**Dataset excerpts**
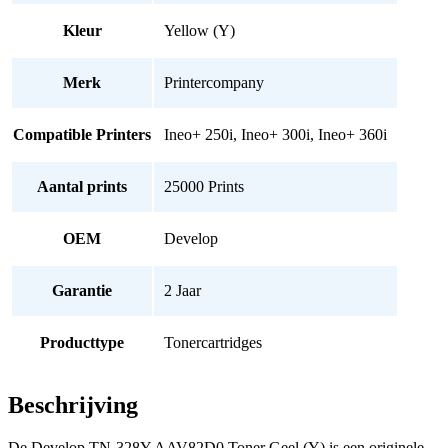
Kleur
Yellow (Y)
Merk
Printercompany
Compatible Printers
Ineo+ 250i, Ineo+ 300i, Ineo+ 360i
Aantal prints
25000 Prints
OEM
Develop
Garantie
2 Jaar
Producttype
Tonercartridges
Beschrijving
De Develop TN-328Y AAV82D0 Toner Geel (Y) is een originele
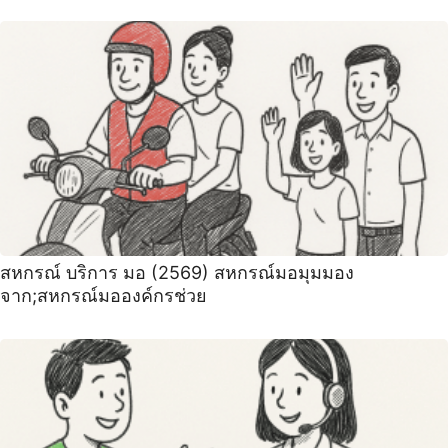
สหกรณ์ บริการ มอ (2569) สหกรณ์มอมุมมอง
จาก;สหกรณ์มอองค์กรช่วย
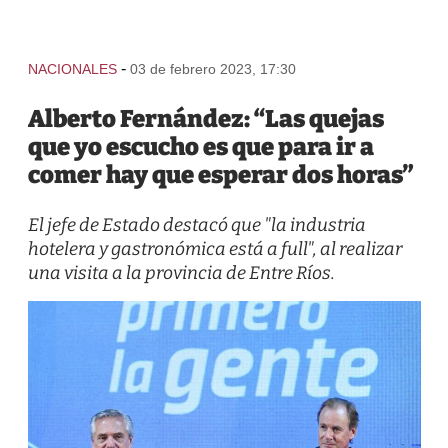
-
NACIONALES
03 de febrero 2023, 17:30
Alberto Fernández: “Las quejas
que yo escucho es que para ir a
comer hay que esperar dos horas”
El jefe de Estado destacó que "la industria
hotelera y gastronómica está a full", al realizar
una visita a la provincia de Entre Ríos.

**Work instructions**
Your output should be exactly the lines of the records above from the one with "De Develop TN-328Y" through the last, both ends included, with pictures excluded.

**Solution to the exercise**
De Develop TN-328Y AAV82D0 Toner Geel (Y) is een originele
สหกรณ์ บริการ มอ (2569) สหกรณ์มอมุมมอง
จาก;สหกรณ์มอองค์กรช่วย
-
NACIONALES
03 de febrero 2023, 17:30
Alberto Fernández: “Las quejas
que yo escucho es que para ir a
comer hay que esperar dos horas”
El jefe de Estado destacó que "la industria
hotelera y gastronómica está a full", al realizar
una visita a la provincia de Entre Ríos.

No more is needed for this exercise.